At a phase transition temperature, delta-G = 0 (the two phases are in equilibrium), so delta-H = T x delta-S: delta-S_transition = delta-H_transition / Tt. Water vaporisation: delta-H_vap = 40.7 kJ/mol at 100 deg C (373.15 K): delta-S_vap = 40700/373.15 = 109.1 J/mol/K. Trouton's rule: for many non-polar liquids, delta-S_vap at the normal boiling point is approximately 85 to 88 J/mol/K (Trouton constant). Liquids with unusually high delta-S_vap (e.g. water: 109 J/mol/K, ethanol: 112 J/mol/K) have significant hydrogen bonding or structure in the liquid phase that is lost on vaporisation. Ice melting: delta-H_fus = 6.01 kJ/mol at 0 deg C (273.15 K): delta-S_fus = 6010/273.15 = 22.0 J/mol/K. Much lower than delta-S_vap because the volume change (and disorder increase) is much smaller for melting than for vaporisation.

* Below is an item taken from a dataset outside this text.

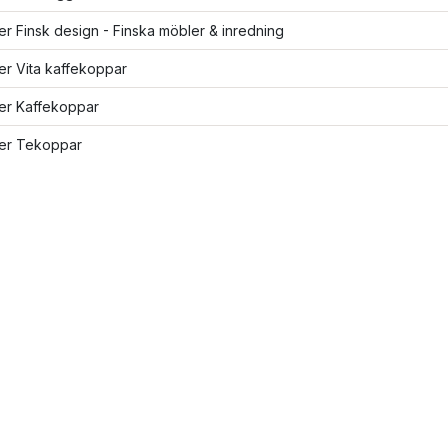
ler Finsk design - Finska möbler & inredning
ler Vita kaffekoppar
ler Kaffekoppar
ler Tekoppar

Boltzmann entropy and statistical mechanics

The Boltzmann equation S = kB x ln(W) relates macroscopic entropy to the number of microscopic configurations W (microstates) of the system. kB = 1.381 x 10^-23 J/K (Boltzmann constant). For a mole of substance: S = NA x kB x ln(W) = R x ln(W), where NA is Avogadro's number and R = 8.314 J/mol/K. A crystal at 0 K has W = 1 (one possible arrangement): S = kB x ln(1) = 0 -- this is the third law of thermodynamics (entropy of a perfect crystal at 0 K is zero). As temperature increases, more vibrational energy levels become accessible, W increases exponentially, and S increases. For two distinguishable boxes with n particles, W = 2^n -- mixing two equal volumes doubles the microstates for each particle. Delta-S_mixing = nR*ln(2) per mole of ideal gas mixed.

Step-by-step worked example

A chemical engineer is designing a process to produce liquid ammonia from nitrogen and hydrogen gases at 25 deg C and 1 bar. The reaction is: N2(g) + 3H2(g) -> 2NH3(g). Standard thermodynamic data at 298 K: delta-Hf(NH3) = -46.11 kJ/mol; S(N2) = 191.6 J/mol/K; S(H2) = 130.7 J/mol/K; S(NH3) = 192.8 J/mol/K. Step 1 -- calculate delta-H: delta-H = 2 x (-46.11) - (0 + 3 x 0) = -92.22 kJ. Step 2 -- calculate delta-S: delta-S = 2 x 192.8 - (191.6 + 3 x 130.7) = 385.6 - (191.6 + 392.1) = 385.6 - 583.7 = -198.1 J/K = -0.1981 kJ/K. Step 3 -- calculate delta-G at 298 K: delta-G = delta-H - T x delta-S = -92.22 - 298 x (-0.1981) = -92.22 + 59.03 = -33.19 kJ. Step 4 -- check sign: delta-G < 0 -- reaction is spontaneous at 25 deg C. Step 5 -- calculate Kc: delta-G = -RT ln(K); K = exp(-delta-G/RT) = exp(33190/(8.314 x 298)) = exp(13.39) = 6.6 x 10^5. Very large K -- products strongly favoured thermodynamically. Step 6 -- note the kinetic problem: despite favourable thermodynamics (large K, negative delta-G), the reaction is kinetically very slow at 25 deg C. This is why the Haber process operates at 400 to 500 deg C with an iron catalyst -- kinetics are too slow at low temperature even though thermodynamics are more favourable there. At 500 deg C (773 K): delta-G = -92.22 - 773 x (-0.1981) = -92.22 + 153.1 = +60.88 kJ. Now delta-G > 0 and K = exp(-60880/(8.314 x 773)) = exp(-9.47) = 7.7 x 10^-5. K is small at high T -- only 15 to 25% conversion per pass. High pressure is used to compensate (shifts equilibrium toward fewer gas moles, increasing ammonia yield). This full analysis -- delta-H, delta-S, delta-G, K at two temperatures, and qualitative kinetic reasoning -- integrates the complete Chemical Thermodynamics suite.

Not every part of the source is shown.